1 (edited by gmf 2013-02-24 07:32:14)

Topic: Is it possible to filter email address from text with htmLawed?

I would like to filter email addresses from my users' posts.

E.g. something like that: "If you know an answer, just write me an email to mike@example.com" should become "email to ***" (or just removed).

In the documentation I found the option anti_mail_spam but as I understand, this will check the href attribute, I need instead to check the entire text.

I would be glad to get a how-to-do-it on that :)

2

Re: Is it possible to filter email address from text with htmLawed?

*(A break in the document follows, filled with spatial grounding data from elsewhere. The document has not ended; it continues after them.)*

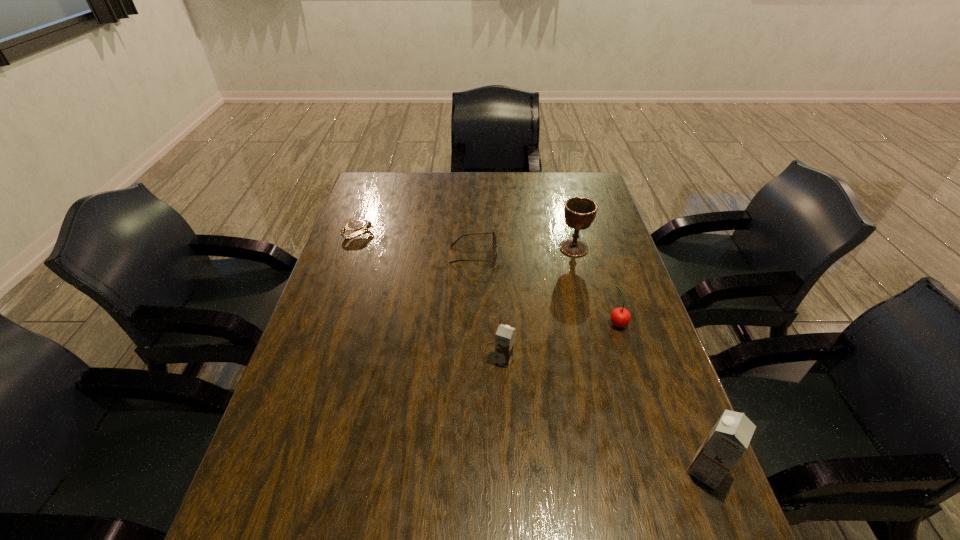 Please point a spot to add another chocolate milk on the left. Please provide its 2D coordinates. Your answer should be formatted as a tuple, i.e. [(x, y)], where the tuple contains the x and y coordinates of a point satisfying the conditions above.

[(366, 285)] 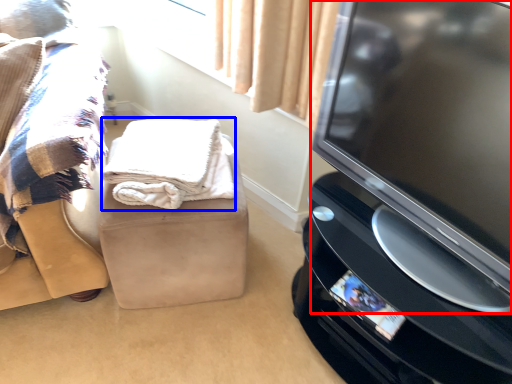 Question: Among these objects, which one is farthest to the camera, television (highlighted by a red box) or blanket (highlighted by a blue box)?

Choices:
 (A) television
 (B) blanket

Answer: (B) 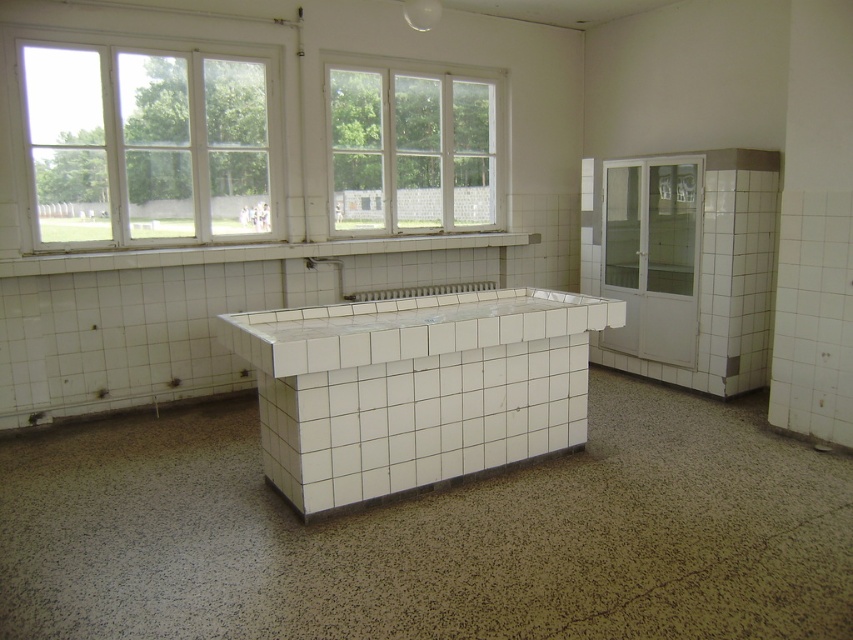 Is point (202, 64) farther from viewer compared to point (453, 109)?

No, (202, 64) is in front of (453, 109).

Between point (276, 193) and point (473, 138), which one is positioned in front?

Positioned in front is point (276, 193).

Is point (229, 161) farther from viewer compared to point (354, 234)?

No, it is not.

Where is `clear glass window at upper left`? The height and width of the screenshot is (640, 853). clear glass window at upper left is located at coordinates (148, 145).

Who is higher up, clear glass window at upper left or white glossy counter top at center?

Positioned higher is clear glass window at upper left.

Locate an element on the screen. This screenshot has height=640, width=853. clear glass window at upper left is located at coordinates (148, 145).

Can you confirm if white tile counter at center is taller than white glass window at upper center?

No, white tile counter at center is not taller than white glass window at upper center.

Does point (328, 417) lie in front of point (357, 204)?

Yes, it is.

At what (x,y) coordinates should I click in order to perform the action: click on white tile counter at center. Please return your answer as a coordinate pair (x, y). Looking at the image, I should click on (415, 387). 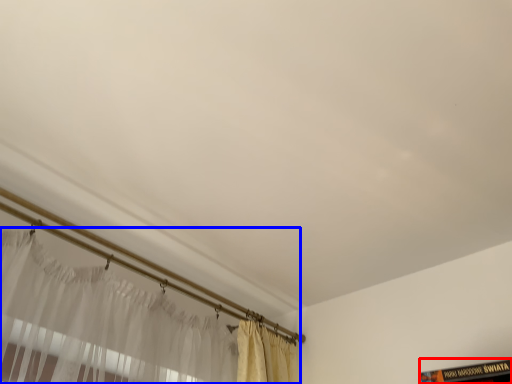 Question: Which point is further to the camera, book (highlighted by a red box) or curtain (highlighted by a blue box)?

Choices:
 (A) book
 (B) curtain

Answer: (B) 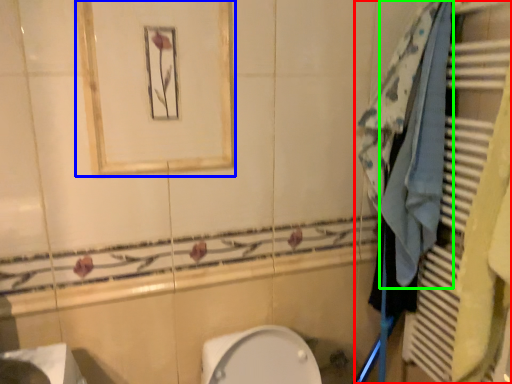 Question: Which object is positioned farthest from closet (highlighted by a red box)? Select from medicine cabinet (highlighted by a blue box) and bath towel (highlighted by a green box).

Choices:
 (A) medicine cabinet
 (B) bath towel

Answer: (A) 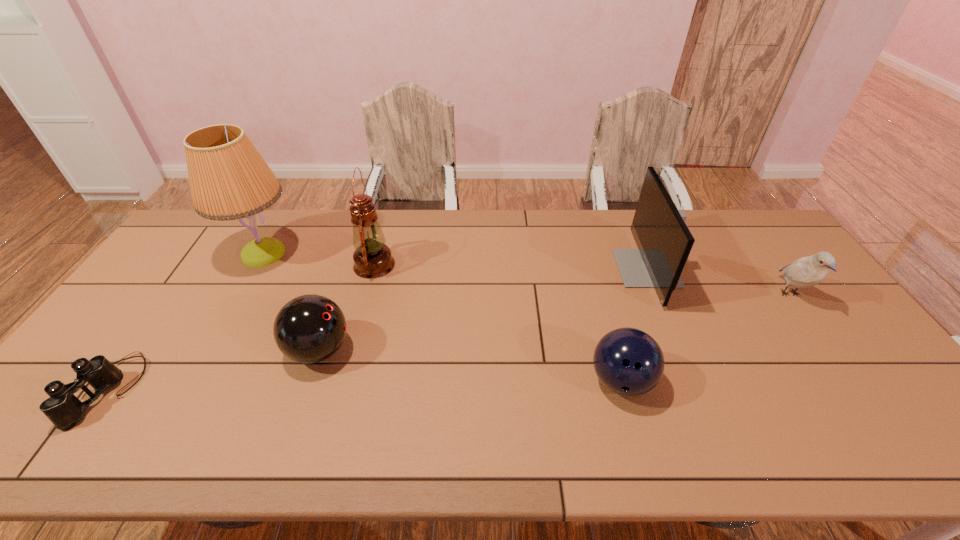 Identify the location of free space between the bird and the right bowling ball. (706, 338).

Find the location of `the sixth closest object relative to the bird`. the sixth closest object relative to the bird is located at coordinates (62, 408).

Where is `object that is the fourth nearest to the tallest object`? object that is the fourth nearest to the tallest object is located at coordinates (629, 362).

Find the location of a particular element. free space that satisfies the following two spatial constraints: 1. on the screen of the second object from right to left; 2. on the front side of the leftmost object is located at coordinates (696, 390).

What are the coordinates of `vacant area that satisfies the following two spatial constraints: 1. at the beak of the rightmost object; 2. on the surface of the left bowling ball near the finger holes` in the screenshot? It's located at (830, 350). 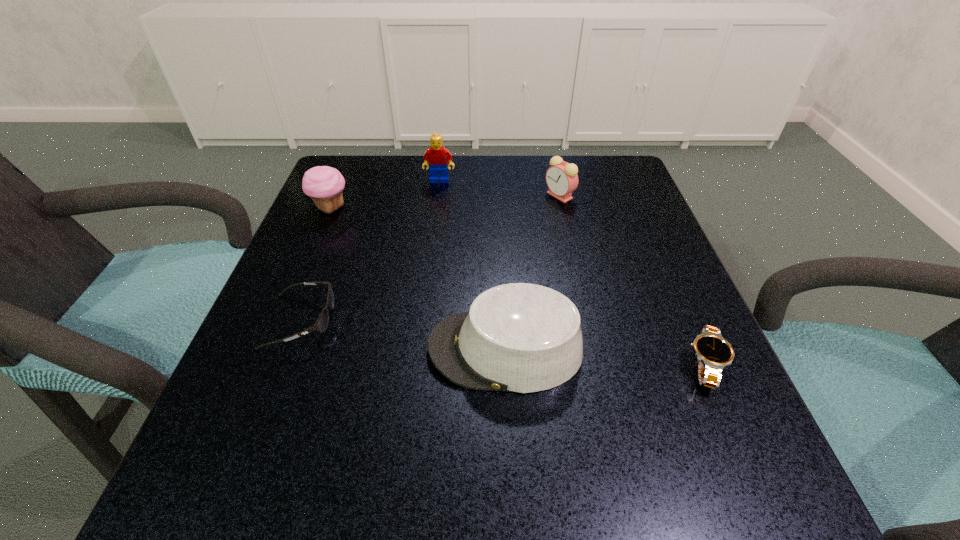 Locate an element on the screen. Image resolution: width=960 pixels, height=540 pixels. vacant space located 0.280m on the face of the alarm clock is located at coordinates (421, 195).

In order to click on vacant area situated 0.280m on the face of the alarm clock in this screenshot , I will do `click(421, 195)`.

Locate an element on the screen. This screenshot has height=540, width=960. free space located 0.260m on the face of the alarm clock is located at coordinates (430, 195).

Locate an element on the screen. free space located 0.270m on the front-facing side of the hat is located at coordinates [256, 349].

Identify the location of vacant space located 0.170m on the front-facing side of the hat. The width and height of the screenshot is (960, 540). point(320,349).

This screenshot has width=960, height=540. Identify the location of vacant space located on the front-facing side of the hat. (320, 349).

This screenshot has width=960, height=540. Identify the location of blank space located on the front-facing side of the second shortest object. (418, 321).

You are a GUI agent. You are given a task and a screenshot of the screen. Output one action in this format:
    pyautogui.click(x=<x>, y=<y>)
    Task: Click on the free space located on the back of the rightmost object
    The height and width of the screenshot is (540, 960).
    Given the screenshot: What is the action you would take?
    pyautogui.click(x=672, y=292)

The height and width of the screenshot is (540, 960). I want to click on Lego at the far edge, so click(x=438, y=156).

Identify the location of cupcake that is at the far edge. (324, 184). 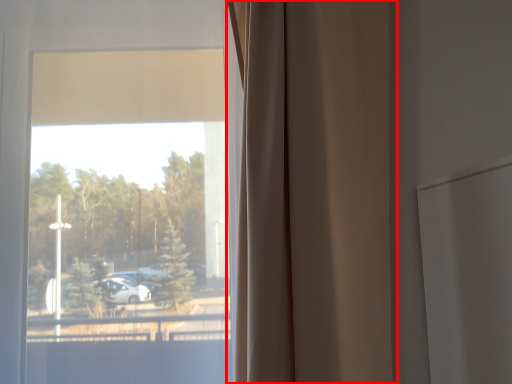 Question: From the image's perspective, considering the relative positions of curtain (annotated by the red box) and window in the image provided, where is curtain (annotated by the red box) located with respect to the staircase?

Choices:
 (A) above
 (B) below

Answer: (B) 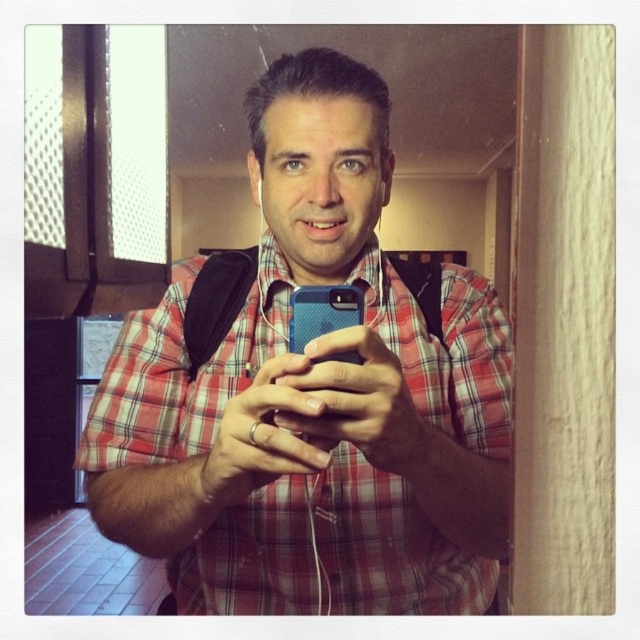 Is point (193, 381) farther from camera compared to point (342, 362)?

Yes, it is.

Is blue matte phone at center to the right of blue textured phone at center from the viewer's perspective?

In fact, blue matte phone at center is to the left of blue textured phone at center.

Describe the element at coordinates (312, 397) in the screenshot. I see `blue matte phone at center` at that location.

This screenshot has height=640, width=640. Find the location of `blue matte phone at center`. blue matte phone at center is located at coordinates (312, 397). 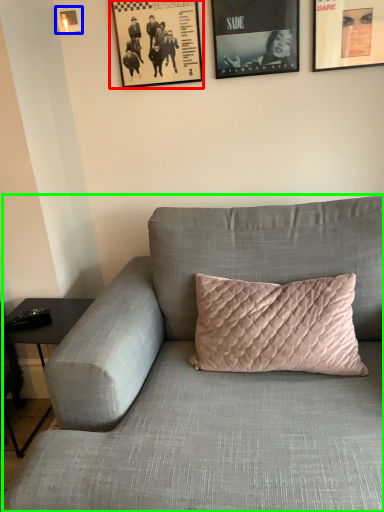 Question: Which object is the farthest from picture frame (highlighted by a red box)? Choose among these: picture frame (highlighted by a blue box) or studio couch (highlighted by a green box).

Choices:
 (A) picture frame
 (B) studio couch

Answer: (B) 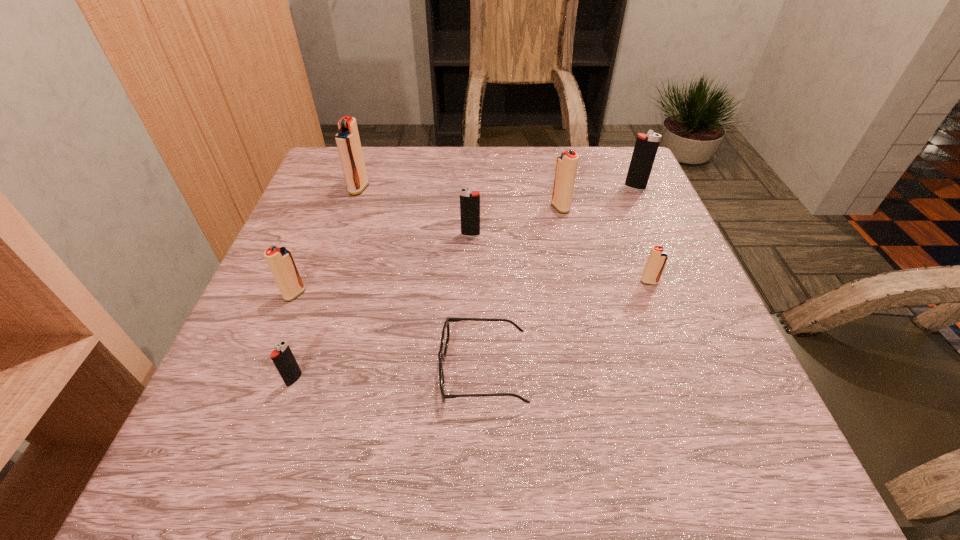 Locate an element on the screen. the farthest red igniter is located at coordinates (347, 139).

What are the coordinates of `the biggest red igniter` in the screenshot? It's located at (347, 139).

Locate an element on the screen. the third smallest red igniter is located at coordinates (566, 167).

Locate an element on the screen. The width and height of the screenshot is (960, 540). the third red igniter from left to right is located at coordinates (566, 167).

Where is `the biggest black igniter`? the biggest black igniter is located at coordinates (646, 146).

Locate an element on the screen. The image size is (960, 540). the rightmost object is located at coordinates (646, 146).

Where is `the second farthest black igniter`? the second farthest black igniter is located at coordinates (469, 200).

Locate an element on the screen. the fourth farthest igniter is located at coordinates (469, 200).

Locate an element on the screen. Image resolution: width=960 pixels, height=540 pixels. the nearest red igniter is located at coordinates 280,260.

Find the location of a particular element. the leftmost object is located at coordinates (280, 260). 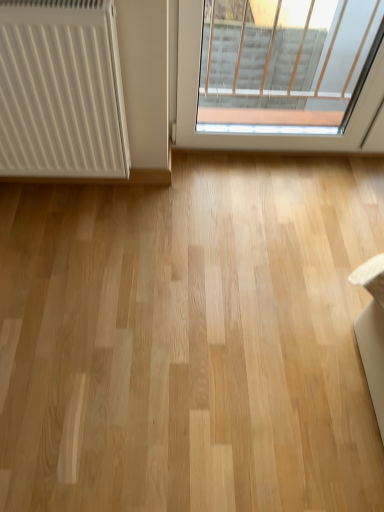 Based on the photo, what is the approximate height of white matte radiator at left?

The height of white matte radiator at left is 26.72 inches.

Describe the element at coordinates (61, 90) in the screenshot. This screenshot has height=512, width=384. I see `white matte radiator at left` at that location.

You are a GUI agent. You are given a task and a screenshot of the screen. Output one action in this format:
    pyautogui.click(x=<x>, y=<y>)
    Task: Click on the white matte radiator at left
    This screenshot has height=512, width=384.
    Given the screenshot: What is the action you would take?
    pyautogui.click(x=61, y=90)

Locate an element on the screen. Image resolution: width=384 pixels, height=512 pixels. white matte radiator at left is located at coordinates (61, 90). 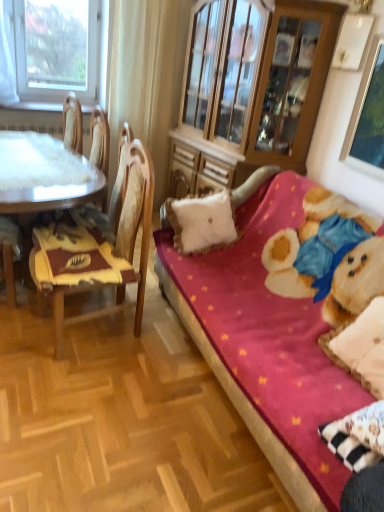 Question: Is velvet pink couch at right outside wooden cabinet at center?

Choices:
 (A) no
 (B) yes

Answer: (B)

Question: Are velvet pink couch at right and wooden cabinet at center making contact?

Choices:
 (A) yes
 (B) no

Answer: (B)

Question: Can you confirm if velvet pink couch at right is bigger than wooden cabinet at center?

Choices:
 (A) no
 (B) yes

Answer: (B)

Question: Is velvet pink couch at right not near wooden cabinet at center?

Choices:
 (A) no
 (B) yes

Answer: (B)

Question: From the image's perspective, is velvet pink couch at right located above wooden cabinet at center?

Choices:
 (A) no
 (B) yes

Answer: (A)

Question: From a real-world perspective, does velvet pink couch at right sit lower than wooden cabinet at center?

Choices:
 (A) yes
 (B) no

Answer: (A)

Question: Is transparent glass window at upper left closer to the viewer compared to wooden cabinet at center?

Choices:
 (A) yes
 (B) no

Answer: (B)

Question: Could you tell me if transparent glass window at upper left is facing wooden cabinet at center?

Choices:
 (A) yes
 (B) no

Answer: (B)

Question: Does transparent glass window at upper left have a greater width compared to wooden cabinet at center?

Choices:
 (A) no
 (B) yes

Answer: (A)

Question: Does transparent glass window at upper left have a greater height compared to wooden cabinet at center?

Choices:
 (A) no
 (B) yes

Answer: (A)

Question: From the image's perspective, is transparent glass window at upper left on wooden cabinet at center?

Choices:
 (A) no
 (B) yes

Answer: (B)

Question: Considering the relative sizes of transparent glass window at upper left and wooden cabinet at center in the image provided, is transparent glass window at upper left shorter than wooden cabinet at center?

Choices:
 (A) no
 (B) yes

Answer: (B)

Question: From the image's perspective, is white fabric curtain at upper left located beneath white glossy table at left?

Choices:
 (A) yes
 (B) no

Answer: (B) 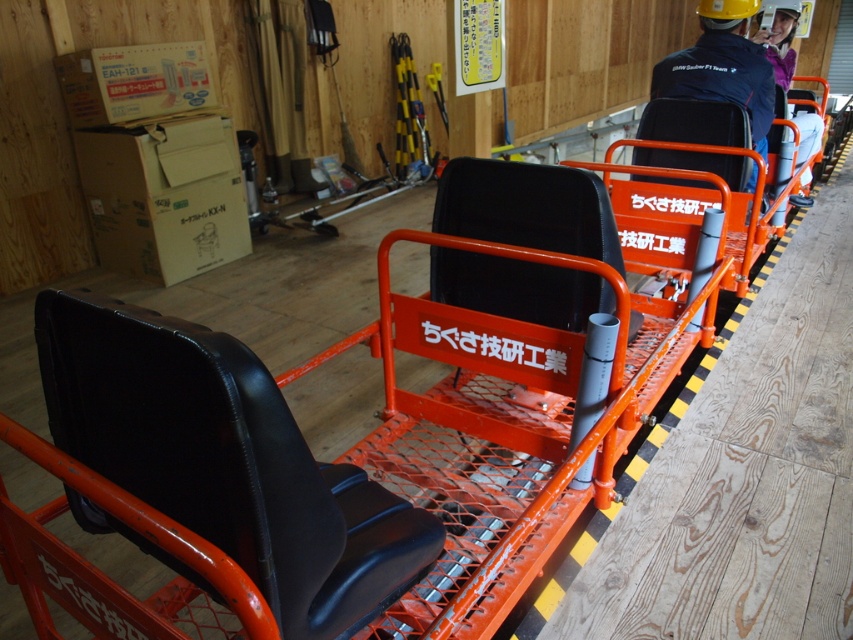 You are an employee in the workshop and need to access both the black leather jacket at upper right and the purple fleece jacket at upper right. Which jacket should you reach for first to grab the one closer to you?

The black leather jacket at upper right is closer to the viewer than the purple fleece jacket at upper right, so you should reach for the black leather jacket at upper right first.

You are an employee in the workshop and need to hang both the black leather jacket at upper right and the purple fleece jacket at upper right on a coat rack that can only hold items up to 1 meter in width. Which jacket will fit better on the coat rack?

The black leather jacket at upper right has a smaller width than the purple fleece jacket at upper right, so it will fit better on the coat rack that can only hold items up to 1 meter in width.

You are an employee in the workshop and need to retrieve the purple fleece jacket at upper right. You are currently standing next to the black leather seat at center. Which direction should you move to reach the jacket?

The purple fleece jacket at upper right is above the black leather seat at center, so you should move upward to reach it. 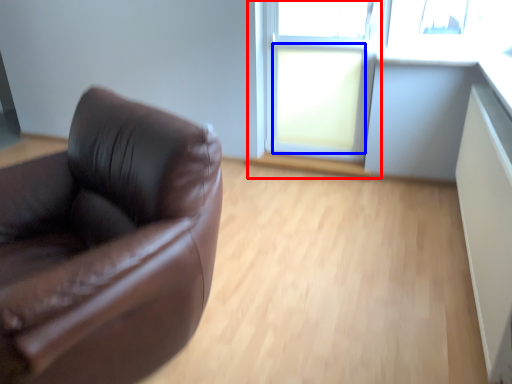 Question: Which object is closer to the camera taking this photo, window frame (highlighted by a red box) or window (highlighted by a blue box)?

Choices:
 (A) window frame
 (B) window

Answer: (A) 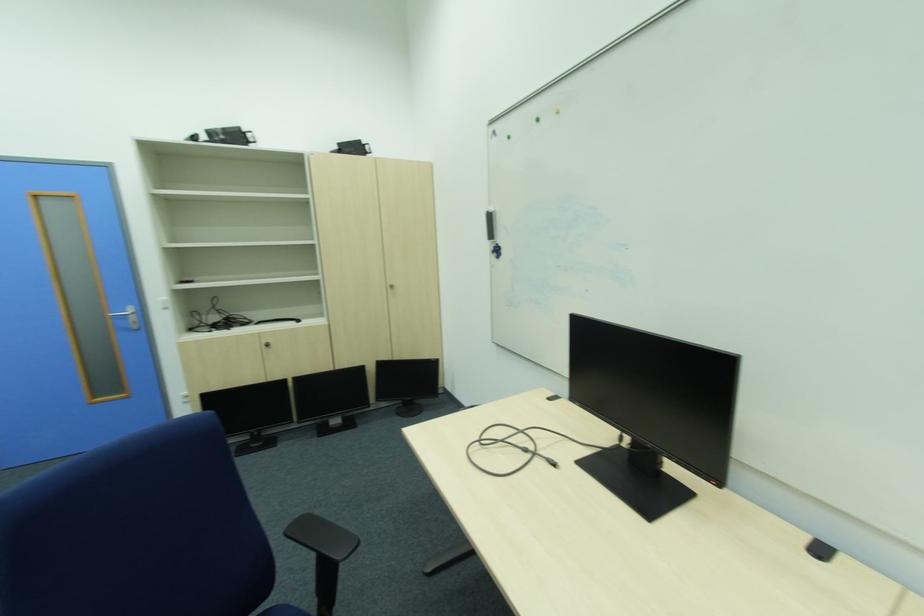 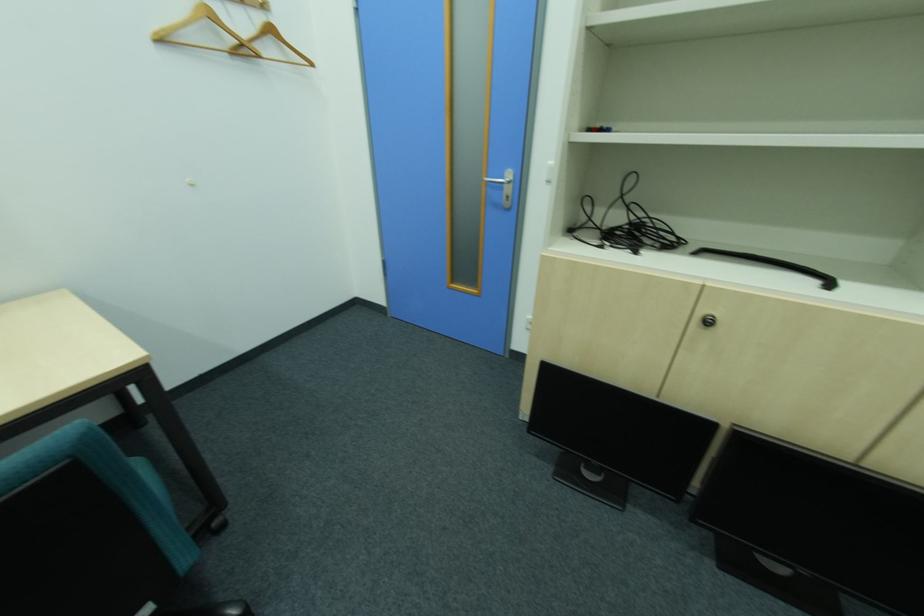 Locate, in the second image, the point that corresponds to point (136, 310) in the first image.

(513, 177)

Perhaps running the text, after the htmLawed filtering step, through a simple find-replace that uses regular expression will be best. Example code:

// Text is run through htmLawed
$text = htmLawed($text, ...);

// replace email address not in an 'href' attribute value
$emailAddress_pattern = '`(^|[^:])\b[A-Z0-9._%+-]+@[A-Z0-9.-]+\.[A-Z]{2,4}\b`i';
$emailAddress_replacement = '***'; // can be empty

if(strpos('@', $text)){ // avoiding preg_replace if no emailAddress_pattern
 $text = preg_replace($emailAddress_pattern, $emailAddress_replacement, $text);
}

The regex pattern above is based on http://www.regular-expressions.info/email.html, with the (^|[^:]) to exclude addresses following 'mailto:' in href attribute values. You can modify/test the pattern online at http://www.regextester.com.

3

Re: Is it possible to filter email address from text with htmLawed?

Thanks for your help, I will have a try :)